DATA SHOWN
_ _ _ _

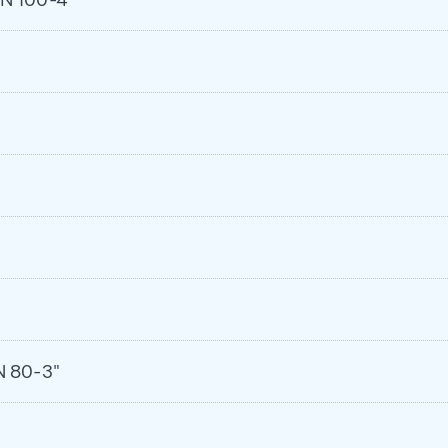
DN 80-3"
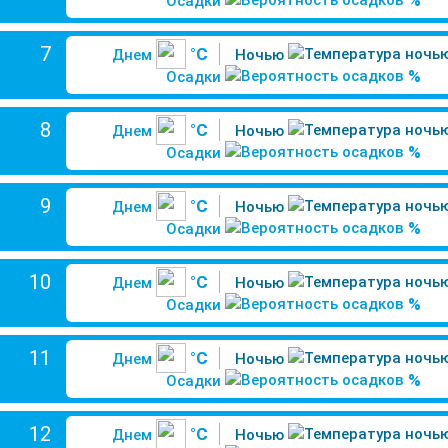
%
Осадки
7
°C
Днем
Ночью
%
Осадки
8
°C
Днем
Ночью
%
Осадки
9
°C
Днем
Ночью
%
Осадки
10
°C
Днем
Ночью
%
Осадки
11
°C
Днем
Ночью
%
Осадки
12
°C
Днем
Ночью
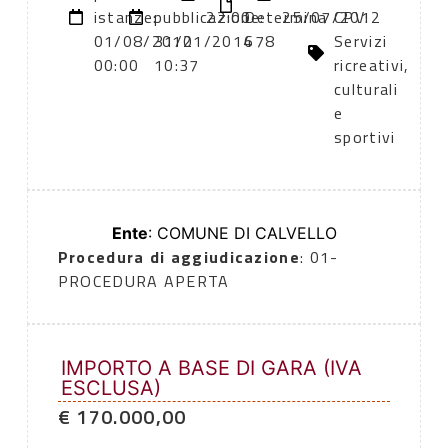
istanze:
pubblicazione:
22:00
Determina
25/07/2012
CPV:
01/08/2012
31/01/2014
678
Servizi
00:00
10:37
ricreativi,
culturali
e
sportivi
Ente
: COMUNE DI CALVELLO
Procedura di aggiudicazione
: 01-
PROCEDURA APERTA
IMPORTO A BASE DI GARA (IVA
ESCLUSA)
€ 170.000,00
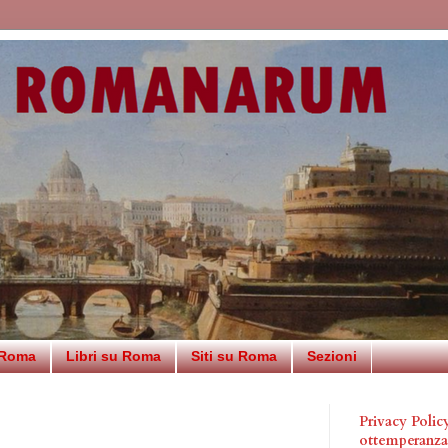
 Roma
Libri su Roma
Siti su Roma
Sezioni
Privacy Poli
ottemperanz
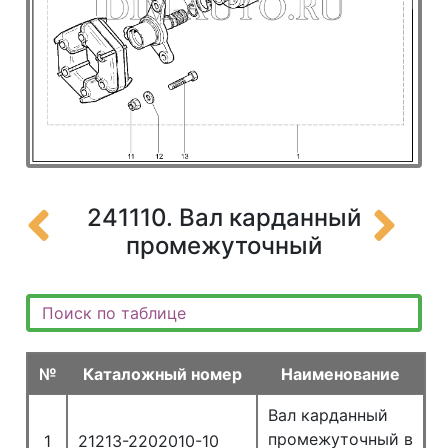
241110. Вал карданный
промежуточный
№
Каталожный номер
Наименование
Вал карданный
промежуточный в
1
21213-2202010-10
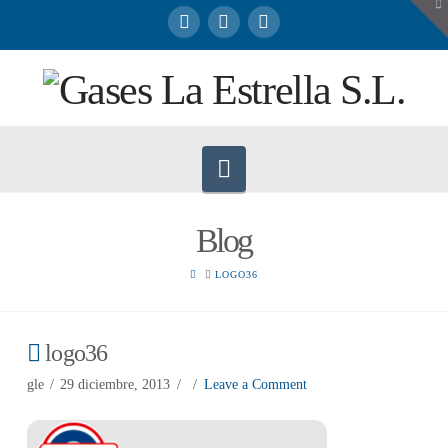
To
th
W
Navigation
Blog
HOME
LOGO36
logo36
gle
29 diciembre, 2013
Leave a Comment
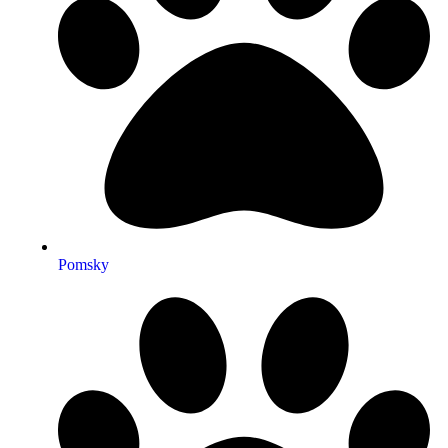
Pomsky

_ _ _ _

EXERCISE GOAL
Wherever "карданный" appears in a line of the entries, copy that line.

ANSWER TO THE EXERCISE
241110. Вал карданный
Вал карданный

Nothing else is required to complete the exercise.